In this document we provide an overview of oomph-lib's
distributed linear algebra framework, discussing its design and key functionality. The aim of this framework is to facilitate the parallel (distributed) execution of linear algebra type operations with little (or no) user intervention. This requires all linear algebra data and computations to be distributed over all available processes.
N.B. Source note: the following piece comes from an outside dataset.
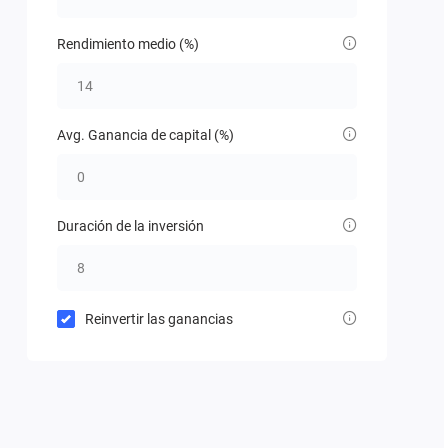
Rendimiento medio (%)
Avg. Ganancia de capital (%)
Duración de la inversión
Reinvertir las ganancias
We begin by defining the OomphCommunicator
, a class that is fundamental
to distributed computing in oomph-lib
. Next we discuss the class LinearAlgebraDistribution
which specifies the distribution of the data and computations over the available processes. In Sections DoubleVector, CRDoubleMatrix and DistributedLinearAlgebraObject we discuss oomph-lib's
distributed linear algebra objects including the key containers (matrices and vectors) and operators (solvers and preconditioners). Finally, we demonstrate how the distributed linear algebra framework is typically used in practice.
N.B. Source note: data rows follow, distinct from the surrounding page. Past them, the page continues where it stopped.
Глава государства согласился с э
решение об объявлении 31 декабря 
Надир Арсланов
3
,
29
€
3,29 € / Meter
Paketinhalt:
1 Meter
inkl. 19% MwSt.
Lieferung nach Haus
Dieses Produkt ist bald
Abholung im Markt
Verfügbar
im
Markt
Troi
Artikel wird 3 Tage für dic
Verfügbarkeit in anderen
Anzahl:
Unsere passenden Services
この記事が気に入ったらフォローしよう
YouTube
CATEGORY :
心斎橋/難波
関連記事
The primary aim of this document is to provide an overview of the design and functionality of distributed linear algebra capabilities in oomph-lib
, and hence we do not discuss every method of every class; we refer the reader to the class documentation for a complete specification.
Oomph-lib
employs MPI for distributed memory parallelisation. Fundamental to MPI is the communicator
( MPI_Comm
) which determines which processes are involved in a parallel computation. Although oomph-lib
is implemented in C++, the C MPI bindings are utilised. Oomph-lib
provides the class OomphCommunicator
as an object-oriented wrapper for a MPI_Comm
.
Calling MPI_Helpers::init(argc,argv)
is equivalent to calling MPI_Init(argc,argv)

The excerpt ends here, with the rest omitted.